There is a complex physics involved in these two forces (except when the boat is sailing dead downwind), because the air is flowing at an angle across the sails they are acting as an aerofoil, just like an aeroplane wing. Anyone who has ever taken off in a 747 jetliner knows how much force a wing can produce. Similarly, because the water is flowing at an angle across the hull, rudder and keel, then they are collectively acting as hydrofoils – just the same as the foils that lift some high-speed ferries out of the water.

We don’t really need to worry about the detail; we just need to understand that there are two sets of forces at work; the aerofoil action of the sails, and the hydrofoil action of the hull, rudder and keel. The thing we do need to grasp is that each of these forces can be regarded as acting through a single point -- much as the weight of a pencil acts through a single point when balanced on your finger. The aerofoil force acts through a point on the sail plan called the centre of effort and is pushing to leeward. While the hydrofoil force acts through a point in the keel, usually called the centre of lateral resistance, and opposes the centre of effort by pushing to windward.

When we talk about balance in a sailboat we are talking about the fore and aft distance or displacement between these two forces. So for instance; if the centre of lateral resistance of the keel is acting through a point in line with the shrouds, then when the centre of effort of the sails is also acting in a line through the shrouds, the boat is balanced and will sail straight all on its own. When they are not lined up, the boat is out of balance and it will try to turn.

Balance

Let’s look at another simple experiment. In the same conditions as before, sailing upwind in a straight line in a light to moderate breeze, let the headsail flap. This removes its contribution to the centre of effort, and so the centre of effort will move aft, putting it firmly behind the centre of lateral resistance. The boat will (should!) then try to turn into the wind. This is called weather helm, and when the boat has it, if the wheel or tiller is let go the boat will automatically start to turn up into the wind.
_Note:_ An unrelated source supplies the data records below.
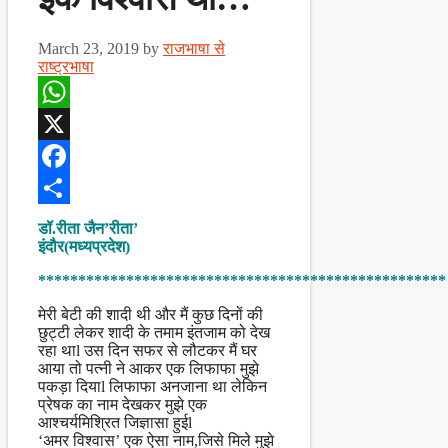
March 23, 2019
by
राजभाषा से
राष्ट्रभाषा
WhatsApp
X
Facebook
Share
डॉ.रीता जैन’रीता’
इंदौर(मध्यप्रदेश)
***************************************************
मेरी बेटी की शादी थी और मैं कुछ दिनों की
छुट्टी लेकर शादी के तमाम इंतजाम को देख
रहा थाl उस दिन सफर से लौटकर मैं घर
आया तो पत्नी ने आकर एक लिफाफा मुझे
पकड़ा दियाl लिफाफा अनजाना था लेकिन
प्रेषक का नाम देखकर मुझे एक
आश्चर्यमिश्रित जिज्ञासा हुईl
‘अमर विश्वास’ एक ऐसा नाम,जिसे मिले मुझे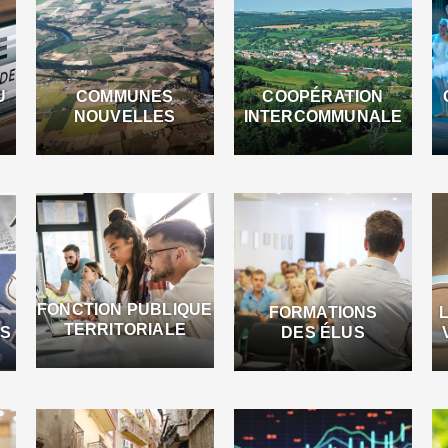
U
COMMUNES
COOPÉRATION
NOUVELLES
INTERCOMMUNALE
FONCTION PUBLIQUE
FORMATIONS
TERRITORIALE
ES
DES ÉLUS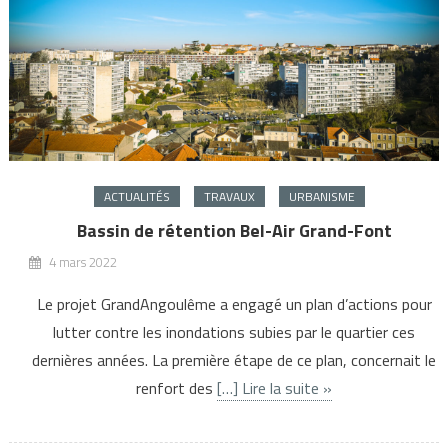
ACTUALITÉS
TRAVAUX
URBANISME
Bassin de rétention Bel-Air Grand-Font
4 mars 2022
Le projet GrandAngoulême a engagé un plan d’actions pour
lutter contre les inondations subies par le quartier ces
dernières années. La première étape de ce plan, concernait le
renfort des
[…] Lire la suite »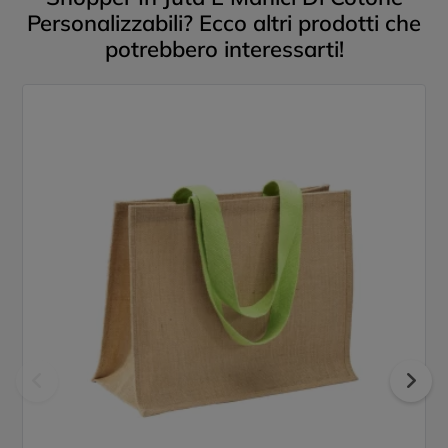
Personalizzabili? Ecco altri prodotti che
potrebbero interessarti!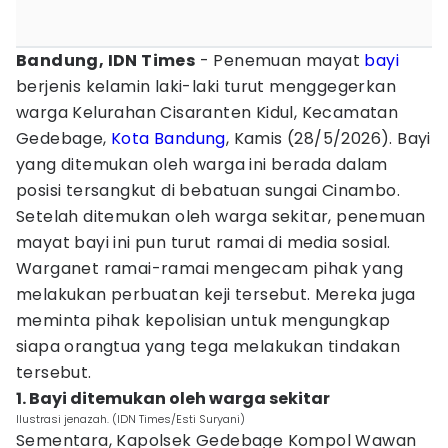
Bandung, IDN Times
- Penemuan mayat
bayi
berjenis kelamin laki-laki turut menggegerkan
warga Kelurahan Cisaranten Kidul, Kecamatan
Gedebage,
Kota Bandung
, Kamis (28/5/2026). Bayi
yang ditemukan oleh warga ini berada dalam
posisi tersangkut di bebatuan sungai Cinambo.
Setelah ditemukan oleh warga sekitar, penemuan
mayat bayi ini pun turut ramai di media sosial.
Warganet ramai-ramai mengecam pihak yang
melakukan perbuatan keji tersebut. Mereka juga
meminta pihak kepolisian untuk mengungkap
siapa orangtua yang tega melakukan tindakan
tersebut.
1. Bayi ditemukan oleh warga sekitar
Ilustrasi jenazah. (IDN Times/Esti Suryani)
Sementara, Kapolsek Gedebage Kompol Wawan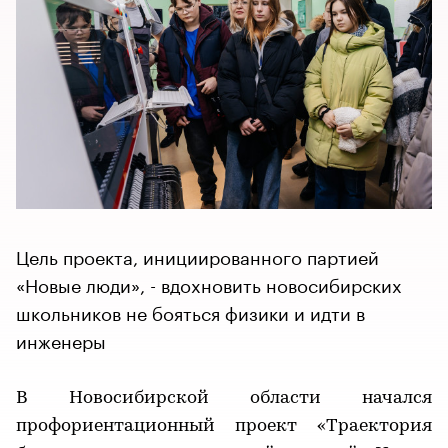
Цель проекта, инициированного партией
«Новые люди», - вдохновить новосибирских
школьников не бояться физики и идти в
инженеры
В Новосибирской области начался
профориентационный проект «Траектория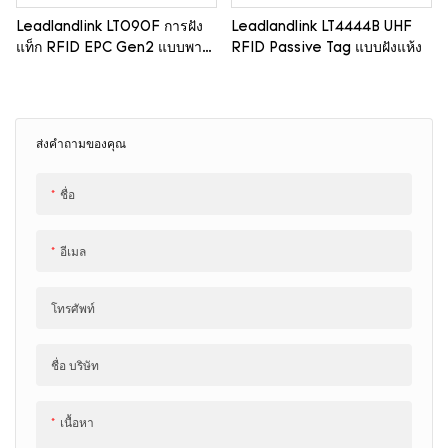
Leadlandlink LT090F การฝัง
Leadlandlink LT4444B UHF
แท็ก RFID EPC Gen2 แบบพาส
RFID Passive Tag แบบฝังแห้ง
ซีฟ
ส่งคำถามของคุณ
ชื่อ
อีเมล
โทรศัพท์
ชื่อ บริษัท
เนื้อหา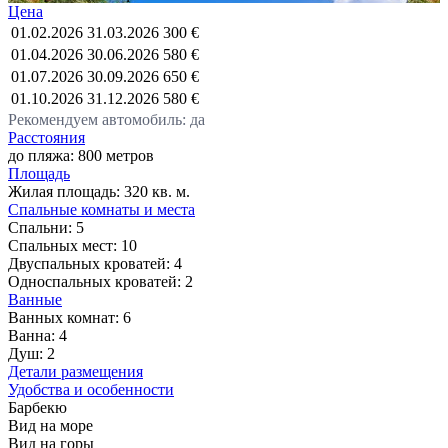
Цена
01.02.2026
31.03.2026
300 €
01.04.2026
30.06.2026
580 €
01.07.2026
30.09.2026
650 €
01.10.2026
31.12.2026
580 €
Рекомендуем автомобиль: да
Расстояния
до пляжа: 800 метров
Площадь
Жилая площадь:
320 кв. м.
Спальные комнаты и места
Спальни:
5
Спальных мест:
10
Двуспальных кроватей:
4
Односпальных кроватей:
2
Ванные
Ванных комнат:
6
Ванна:
4
Душ:
2
Детали размещения
Удобства и особенности
Барбекю
Вид на море
Вид на горы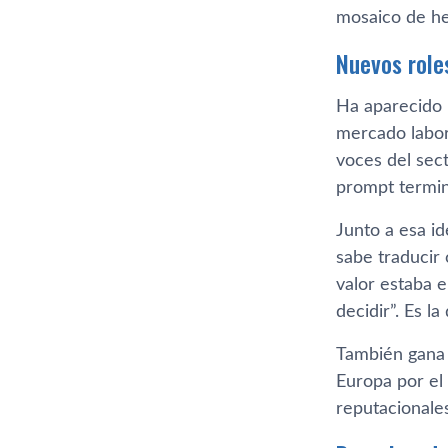
mosaico de her
Nuevos role
Ha aparecido 
mercado labora
voces del sec
prompt termin
Junto a esa id
sabe traducir 
valor estaba 
decidir”. Es l
También gana 
Europa por el 
reputacionale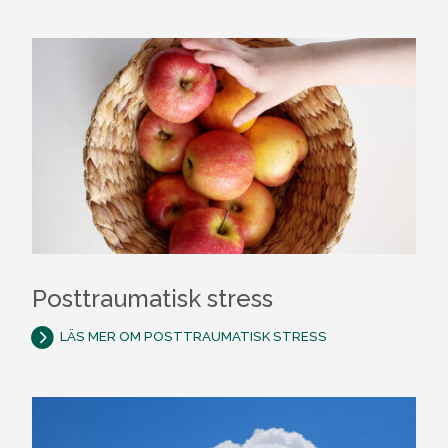
Posttraumatisk stress
LÄS MER OM POSTTRAUMATISK STRESS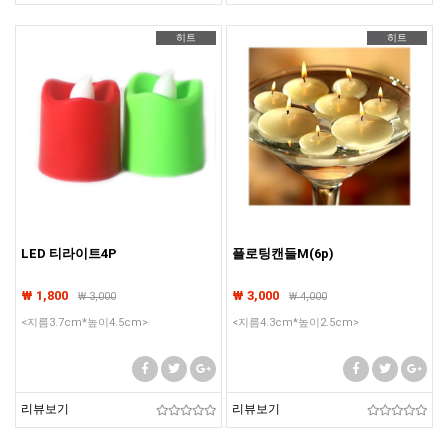
히트
히트
LED 티라이트4P
플로팅캔들M(6p)
₩ 1,800
₩ 3,000
₩
3,000
₩
4,000
<지름3.7cm*높이4.5cm>
<지름4.3cm*높이2.5cm>
리뷰보기
리뷰보기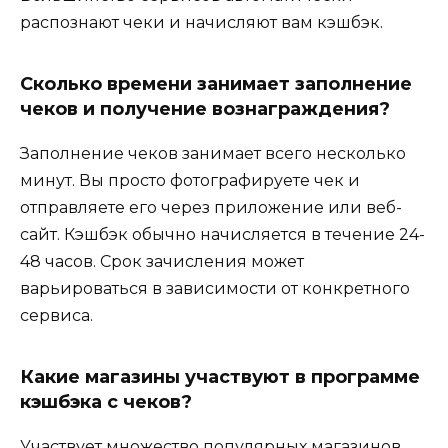
распознают чеки и начисляют вам кэшбэк.
Сколько времени занимает заполнение
чеков и получение вознаграждения?
Заполнение чеков занимает всего несколько
минут. Вы просто фотографируете чек и
отправляете его через приложение или веб-
сайт. Кэшбэк обычно начисляется в течение 24-
48 часов. Срок зачисления может
варьироваться в зависимости от конкретного
сервиса.
Какие магазины участвуют в программе
кэшбэка с чеков?
Участвует множество популярных магазинов,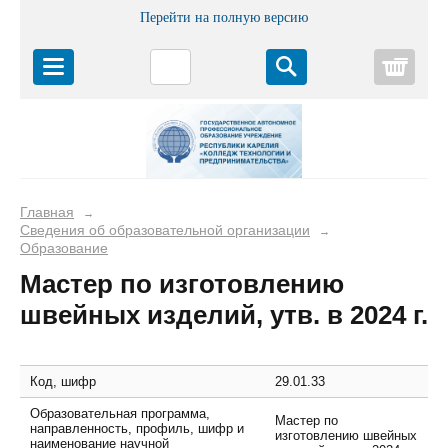
Перейти на полную версию
Корз
Главная
→
Сведения об образовательной организации
→
Образование
Мастер по изготовлению
швейных изделий, утв. в 2024 г.
Код, шифр
29.01.33
Образовательная программа,
Мастер по
направленность, профиль, шифр и
изготовлению швейных
наименование научной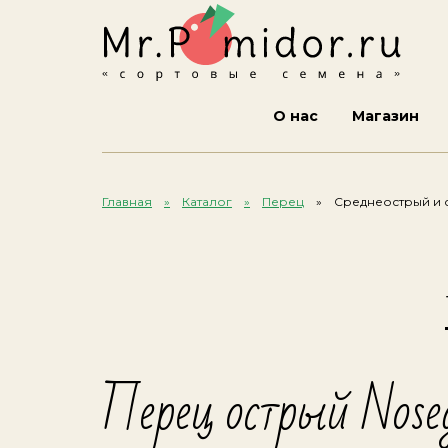
О нас
Магазин
Главная
Каталог
Перец
Среднеострый и 
Перец острый Nose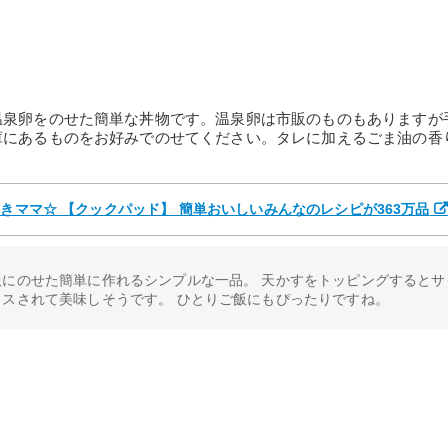
温泉卵をのせた簡単な丼物です。温泉卵は市販のものもありますが
庫にあるものをお好みでのせてください。タレに加えるごま油の香
おきママ☆ 【クックパッド】 簡単おいしいみんなのレシピが363万品
飯にのせた簡単に作れるシンプルな一品。 天かすをトッピングするとサ
ラスされて美味しそうです。 ひとりご飯にもぴったりですね。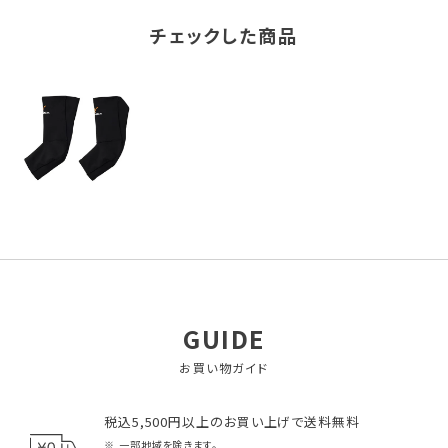
チェックした商品
GUIDE
お買い物ガイド
税込5,500円以上のお買い上げで送料無料
一部地域を除きます。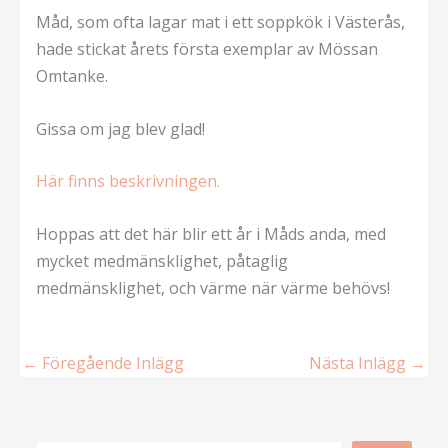
Måd, som ofta lagar mat i ett soppkök i Västerås,
hade stickat årets första exemplar av Mössan
Omtanke.
Gissa om jag blev glad!
Här finns beskrivningen.
Hoppas att det här blir ett år i Måds anda, med
mycket medmänsklighet, påtaglig
medmänsklighet, och värme när värme behövs!
←
Föregående Inlägg
Nästa Inlägg
→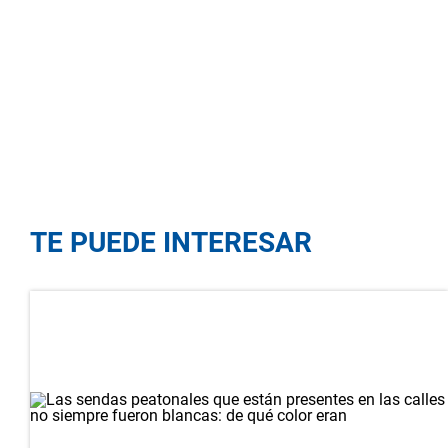
TE PUEDE INTERESAR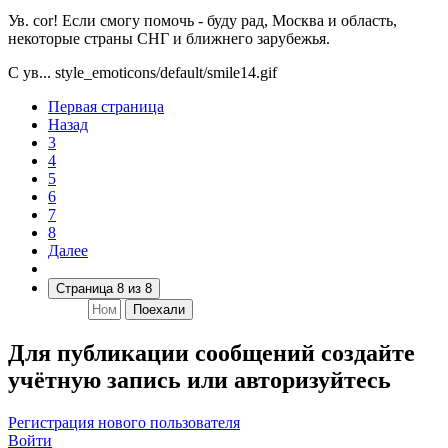
Ув. cor! Если смогу помочь - буду рад, Москва и область,
некоторые страны СНГ и ближнего зарубежья.
С ув...
style_emoticons/default/smile14.gif
Первая страница
Назад
3
4
5
6
7
8
Далее
Страница 8 из 8
Поехали
Для публикации сообщений создайте
учётную запись или авторизуйтесь
Регистрация нового пользователя
Войти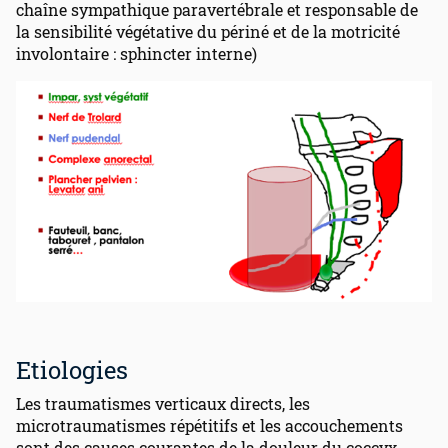
chaîne sympathique paravertébrale et responsable de
la sensibilité végétative du périné et de la motricité
involontaire : sphincter interne)
Etiologies
Les traumatismes verticaux directs, les
microtraumatismes répétitifs et les accouchements
sont des causes courantes de la douleur du coccyx.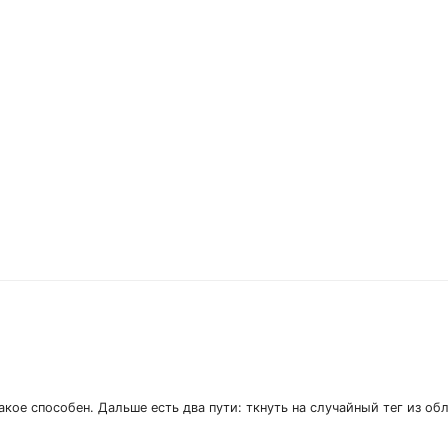
акое способен. Дальше есть два пути: ткнуть на случайный тег из об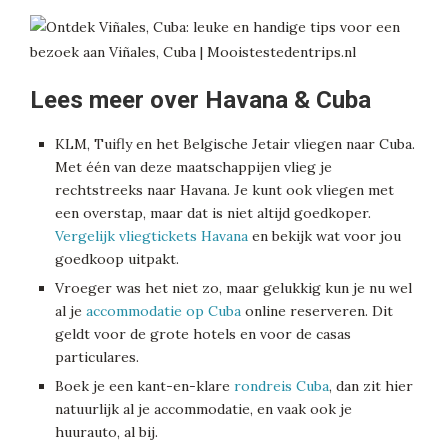
Lees meer over Havana & Cuba
KLM, Tuifly en het Belgische Jetair vliegen naar Cuba.
Met één van deze maatschappijen vlieg je
rechtstreeks naar Havana. Je kunt ook vliegen met
een overstap, maar dat is niet altijd goedkoper.
Vergelijk vliegtickets Havana
en bekijk wat voor jou
goedkoop uitpakt.
Vroeger was het niet zo, maar gelukkig kun je nu wel
al je
accommodatie op Cuba
online reserveren. Dit
geldt voor de grote hotels en voor de casas
particulares.
Boek je een kant-en-klare
rondreis Cuba
, dan zit hier
natuurlijk al je accommodatie, en vaak ook je
huurauto, al bij.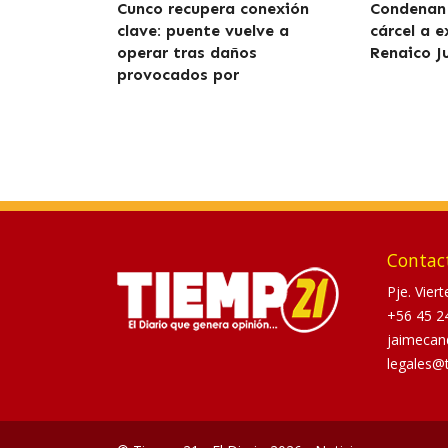
Cunco recupera conexión
Condenan 
clave: puente vuelve a
cárcel a e
operar tras daños
Renaico J
provocados por
Contac
Pje. Vier
+56 45 2
jaimecan
legales@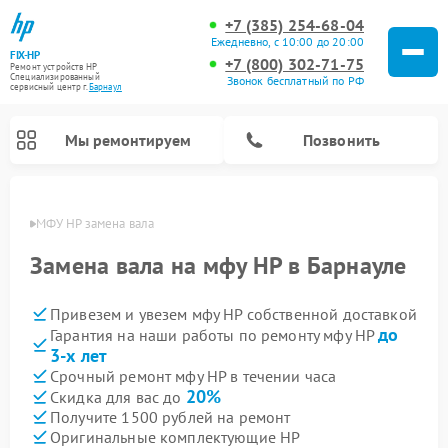
+7 (385) 254-68-04
Ежедневно, с 10:00 до 20:00
FIX-HP
+7 (800) 302-71-75
Ремонт устройств HP
Специализированный
Звонок бесплатный по РФ
cервисный центр г.
Барнаул
Мы ремонтируем
Позвонить
науле
МФУ HP замена вала
Замена вала на мфу HP в Барнауле
Привезем и увезем мфу HP собственной доставкой
до
Гарантия на наши работы по ремонту мфу HP
3-х лет
Срочный ремонт мфу HP в течении часа
20%
Скидка для вас до
Получите 1500 рублей на ремонт
Оригинальные комплектующие HP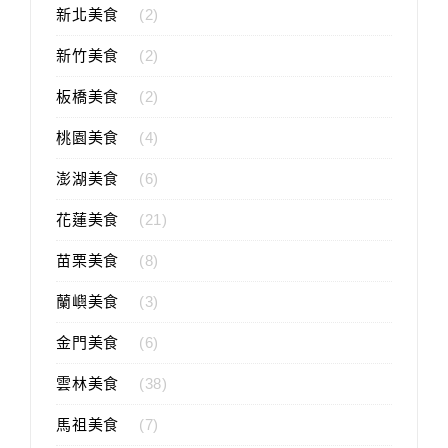
新北美食
(2)
新竹美食
(2)
板橋美食
(2)
桃園美食
(4)
澎湖美食
(6)
花蓮美食
(21)
苗栗美食
(8)
蘭嶼美食
(3)
金門美食
(6)
雲林美食
(38)
馬祖美食
(7)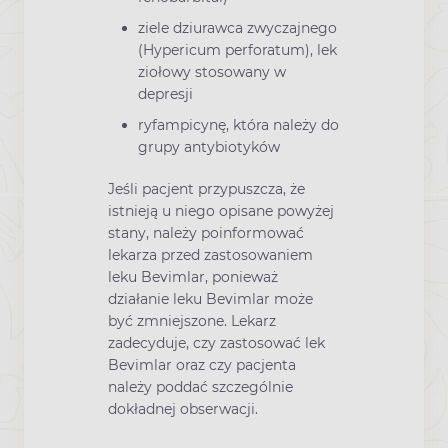
ziele dziurawca zwyczajnego
(Hypericum perforatum), lek
ziołowy stosowany w
depresji
ryfampicynę, która należy do
grupy antybiotyków
Jeśli pacjent przypuszcza, że
istnieją u niego opisane powyżej
stany, należy poinformować
lekarza przed zastosowaniem
leku Bevimlar, ponieważ
działanie leku Bevimlar może
być zmniejszone. Lekarz
zadecyduje, czy zastosować lek
Bevimlar oraz czy pacjenta
należy poddać szczególnie
dokładnej obserwacji.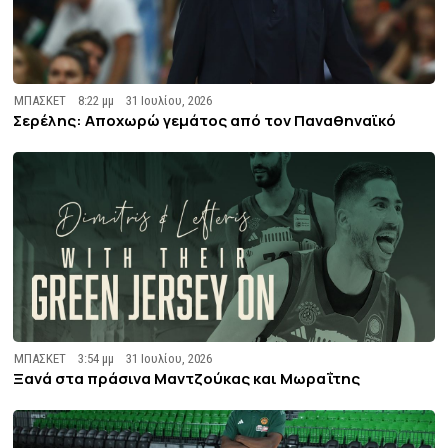
ΜΠΑΣΚΕΤ
8:22 μμ
31 Ιουλίου, 2026
Σερέλης: Αποχωρώ γεμάτος από τον Παναθηναϊκό
ΜΠΑΣΚΕΤ
3:54 μμ
31 Ιουλίου, 2026
Ξανά στα πράσινα Μαντζούκας και Μωραΐτης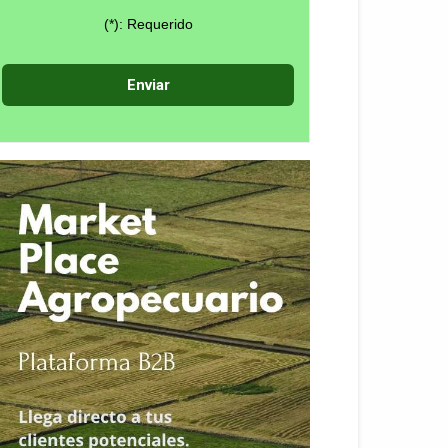
(*): Requerido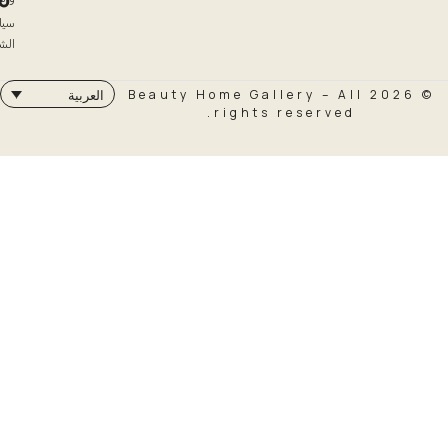
سياسة
الشحن
© 2026 Beauty Home Galler
العربية
rights rese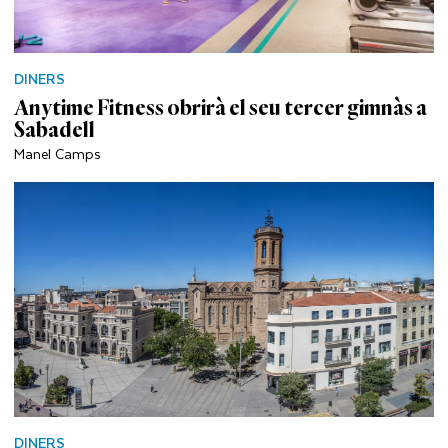
DINERS
Anytime Fitness obrirà el seu tercer gimnàs a
Sabadell
Manel Camps
DINERS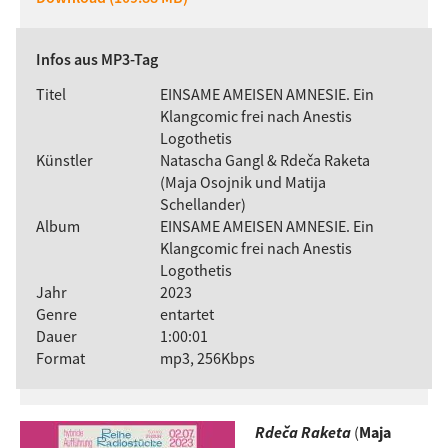
Infos aus MP3-Tag
Titel
EINSAME AMEISEN AMNESIE. Ein
Klangcomic frei nach Anestis
Logothetis
Künstler
Natascha Gangl & Rdeča Raketa
(Maja Osojnik und Matija
Schellander)
Album
EINSAME AMEISEN AMNESIE. Ein
Klangcomic frei nach Anestis
Logothetis
Jahr
2023
Genre
entartet
Dauer
1:00:01
Format
mp3, 256Kbps
Rdeča Raketa
(
Maja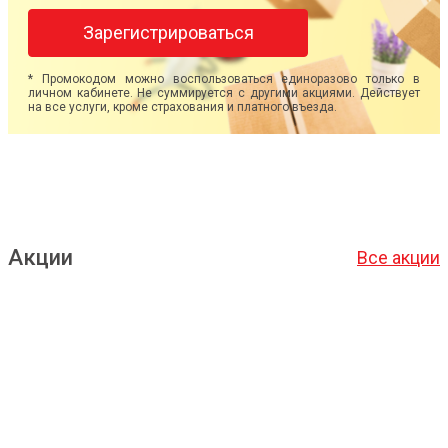
Зарегистрироваться
* Промокодом можно воспользоваться единоразово только в
личном кабинете. Не суммируется с другими акциями. Действует
на все услуги, кроме страхования и платного въезда.
Акции
Все акции
Подробнее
The opposite occurs if the mainsail is allowed to flap or flog. In this case the centre of effort will move forward, ahead of the centre of lateral resistance, and that means that the bow will start to turn away from the wind. This is called lee helm. Both lee helm and weather helm can usually be resisted with the rudder. And that is the most important point – the way the sails are trimmed and set can either help or hinder steering the boat; both in a straight line and around corners.

So having these forces in balance is much kinder on both the boat and the helmsman; the latter doesn’t have to fight with the wheel or tiller for control, all the steering gear is less heavily loaded and less likely to wear and break. The best scenario is actually a slight amount of weather helm. Then if someone accidentally releases the tiller or wheel, the boat will gently point into the wind and slow down. If you have lee helm it will bear away and pick up speed - perhaps even go into an accidental gybe, and that could be expensive and dangerous.

A sailing boatThe final stage is how do we achieve this perfectly balanced boat? The experiment where we let the headsail flap is the clue. To change the balance we increase or decrease the amount of power coming from either the headsail or the mainsail – or both. A more powerful headsail will try to turn the bow away from the wind (lee helm). And vice versa, a more powerful mainsail will try to turn the bow into the wind (weather helm).

Similarly, a less powerful headsail will turn the bow into the wind (weather helm), while a less powerful mainsail will try to turn the bow away from the wind (lee helm).

How do we make those sails more or less powerful? The easiest way is to change the size – by furling or unfurling some mainsail or headsail, it ought to be possible to balance the boat nicely. It is possible to do it by changing the shape through sail trim as well, but that’s a whole new story - and maybe this short article will have provided an incentive for you to look into that topic. Good sail trim should not just be for racing boats; it really can make sailing safer and more comfortable as well!